Lush mangroves, the spray of emerald water from the Timor Sea, the sense of the untainted: the journey to the Tiwi Islands, some 80 kilometres north of Darwin, was crudely advertised as one of the Things to Do in the Northern Territory. “Take the opportunity to have a truly fantastic day out.  Visit Bathurst Island for this special day and a chance to view and buy Tiwi Island artwork and watch the grand footy final.”

The ferry service seemed a sloppy operation. Locals heading back to the Tiwi Islands knew something visitors did not: do not bother pre-purchasing tickets.  Do them on the day itself, and avoid the queue.  On getting to Bathurst Island, the elegant wooden structure that is St. Therese’s Church is swarming with worshippers and guests: a wedding is about to take place.

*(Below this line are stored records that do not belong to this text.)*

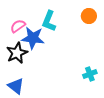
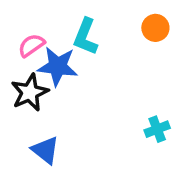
blue triangle: (16, 86) -> (45, 150), moved

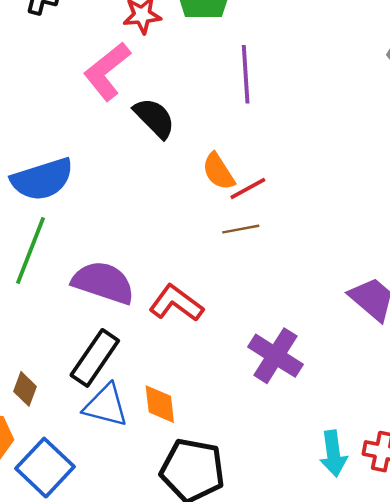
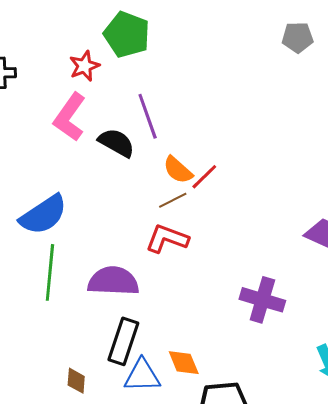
purple line: (246, 74) -> (148, 116), moved
brown line: (241, 229) -> (173, 200), moved
red L-shape: (176, 303) -> (167, 239), moved

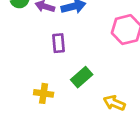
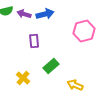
yellow cross: (44, 93) -> (23, 78), turned 32

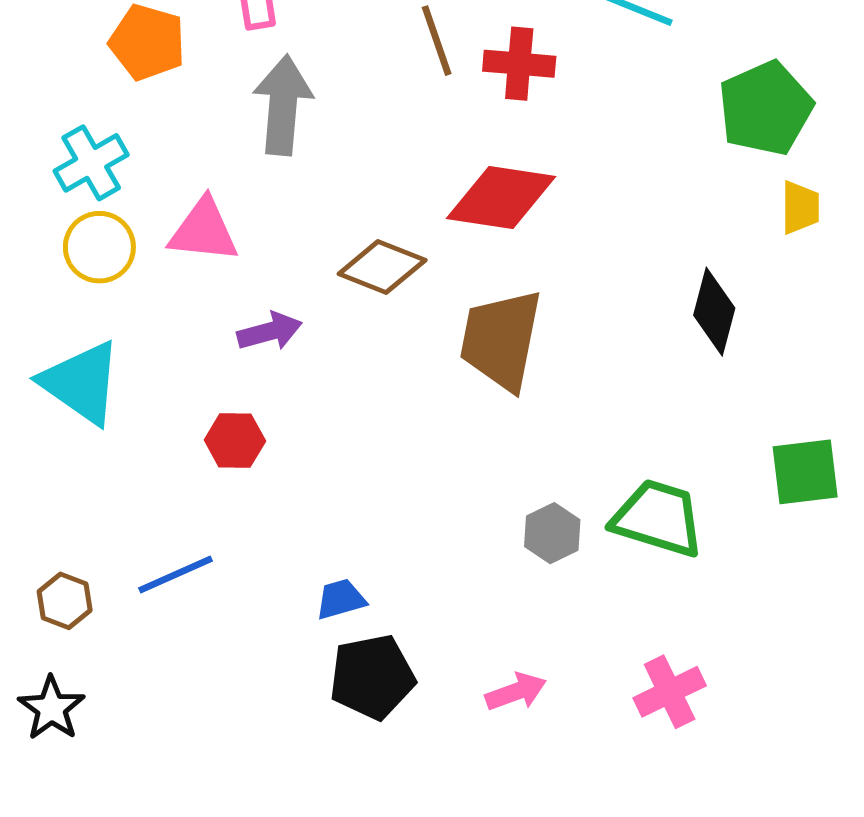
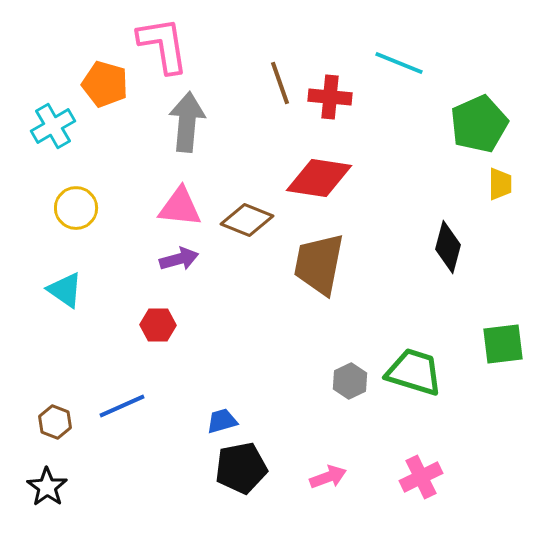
cyan cross: (91, 163) -> (53, 126), moved
pink triangle: (204, 231) -> (180, 207), moved
cyan triangle: (81, 383) -> (65, 290), size x0.7

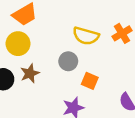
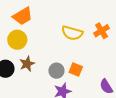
gray circle: (68, 61) -> (56, 71), moved

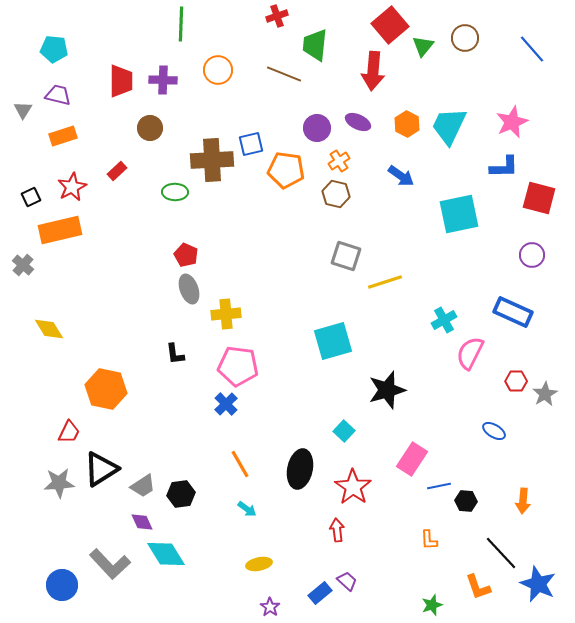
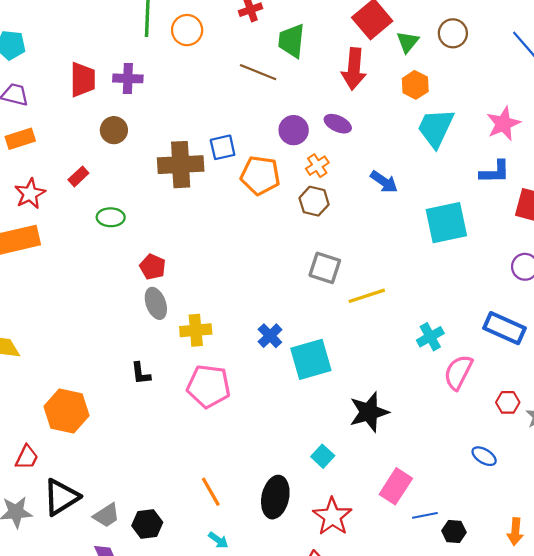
orange circle: (218, 70) -> (187, 30), moved
orange hexagon: (407, 124) -> (415, 85), moved
green ellipse: (175, 192) -> (111, 217), moved
blue cross: (226, 404) -> (270, 336), moved

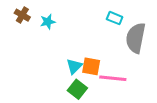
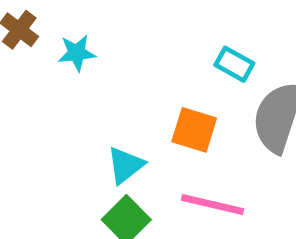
orange square: (91, 66) -> (194, 130), moved

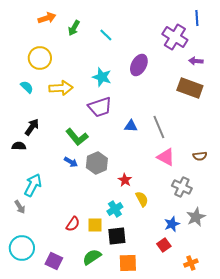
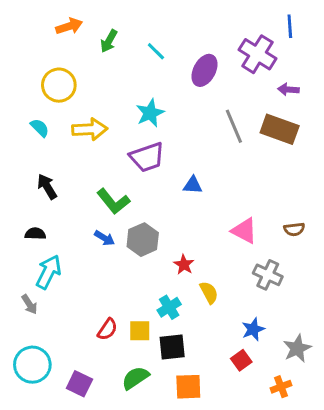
purple ellipse: (139, 65) -> (205, 70), moved
cyan star: (102, 77) -> (150, 113), turned 30
black arrow: (32, 127) -> (47, 187), turned -66
gray line: (159, 127) -> (234, 126), moved
black semicircle: (19, 146) -> (35, 234), moved
gray star: (196, 217) -> (297, 348), moved

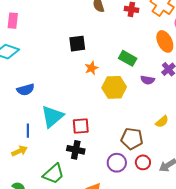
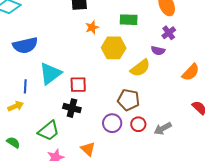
green rectangle: (128, 58) -> (129, 20), turned -30
purple semicircle: (148, 80) -> (158, 51), moved
blue semicircle: (26, 90) -> (25, 45), size x1.4
yellow semicircle: (162, 122) -> (140, 68), moved, size x1.5

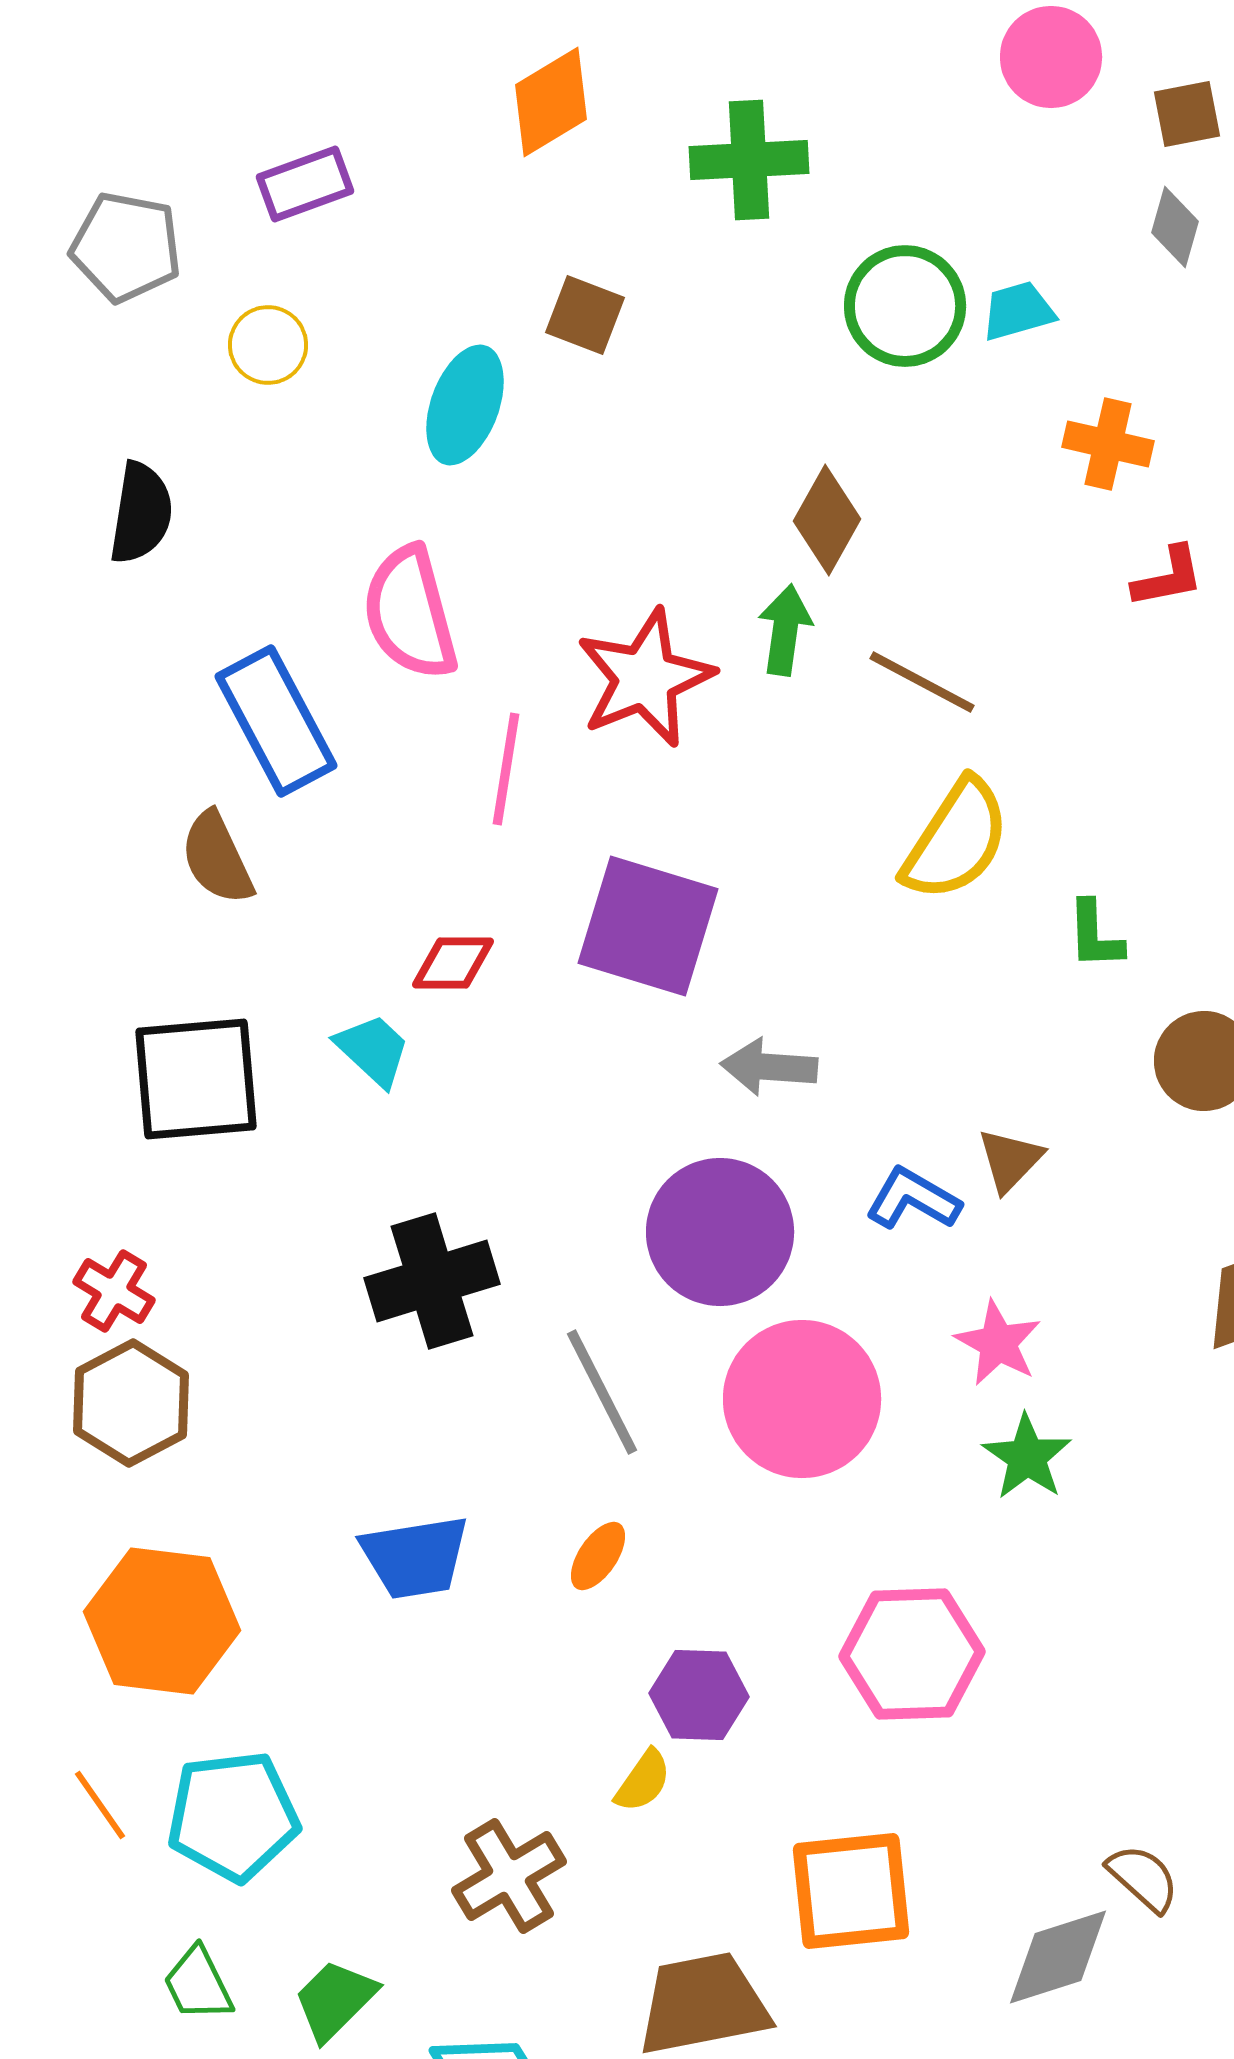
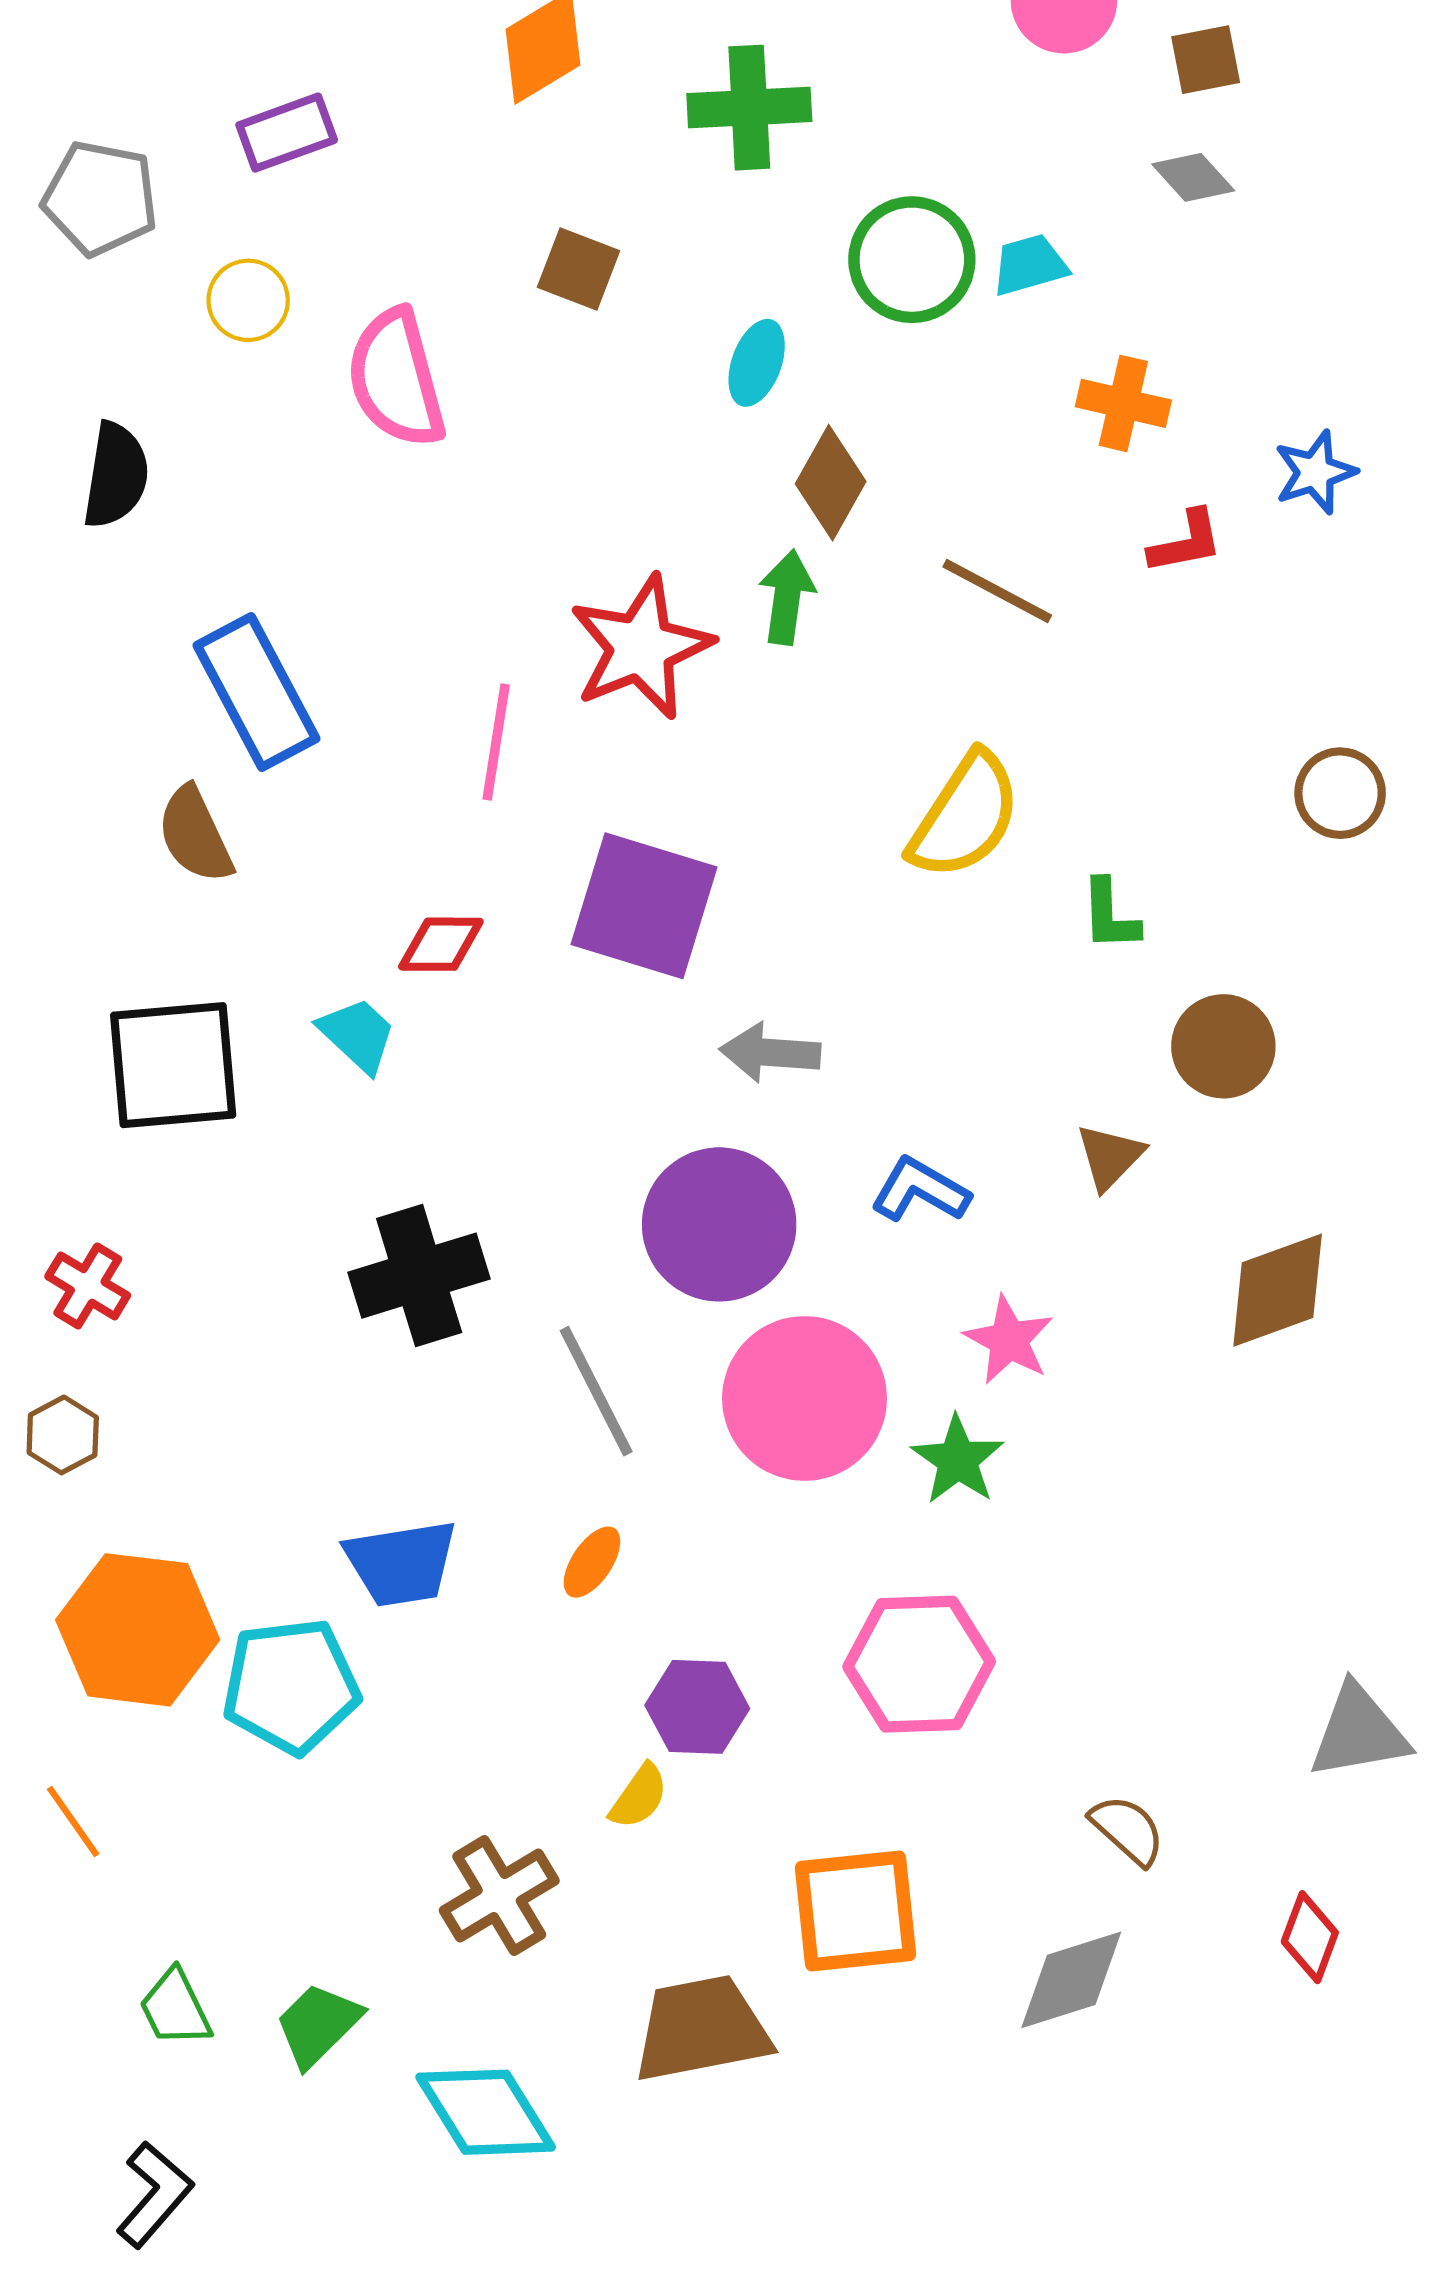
gray diamond: (1175, 227) -> (1193, 177), turned -58
cyan ellipse: (465, 405) -> (757, 363), moved, size x0.7
pink semicircle: (410, 613) -> (396, 378), moved
brown line: (922, 682) -> (997, 591), moved
brown triangle: (1010, 1160) -> (1110, 1157), moved
brown hexagon: (131, 1403) -> (63, 1435), moved, size x0.6
green star: (1027, 1457) -> (958, 1460), moved
cyan pentagon: (233, 1816) -> (291, 1686), moved
brown semicircle: (1143, 1878) -> (1128, 1830), moved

Background reading on the Tiwi Islands lends one to squirming discomfort.  They are glossily advertised as singular in their indigenous quality.  But this count soon unravels.  The populace on both islands, Bathurst and Melville, became witness to both the Catholic Church and the obtrusive efforts of roughing pioneers of the British Empire.

One such figure was Robert Joel Cooper, a figure who looks like a man who killed everything he came across.  Anybody termed a pioneer in this particularly harsh environment would have to have a certain acquisitive tendency.  What was seen, witnessed and met had to be possessed.  His grave stone in Darwin’s ill-kept Gardens Cemetery suggests the flavour, reminding us of his known title of “King Joe of Melville Island”, “a man of courage and love for everyone”.

He had all the attributes of the ruthless frontiersman: patriarchy, a tendency to sow his not-so-royal oats, a capacity for a certain work regimen, a firm disciplinarian.  He established the buffalo industry on Melville Island, extracting some thousand hides a year.  He took an Aboriginal wife, Alice, in what seemed like a primordial gesture.  One of his brood, Rueben, became a figure of sporting repute, adept and talented across a range of codes and ultimately minting history as a formidable player of Australian Rules Football, known colloquially in these parts as “footy”.

Cooper’s resume reads like that of any figure of conquest deemed important after the fact.  His entry in the Australian Dictionary of Biography shows suitable wildness, with hints of admiration from the authors.  Along with his brother George Henry (Harry) Cooper and pastoral lessee E. O. Robinson, he ventured to Melville Island “despite hostile Aborigines”.  He did not seem discouraged in being speared in the shoulder; if anything, it emboldened him to “to abduct four Tiwi Aboriginals”.  While such acts might well have been seen as those of a traditional looter of specimens and possessions, the authors of the entry condescend to suggest that he “treated his captives kindly and learned their language.”  (The rough pioneer as accomplished linguist?  Go figure.)  In 1905, Cooper became the first “settler” since Fort Dundas was abandoned in 1828, using twenty Port Essington Aborigines to allay the fears of any locals as to what his intentions might have been. The ruse worked; he established his name.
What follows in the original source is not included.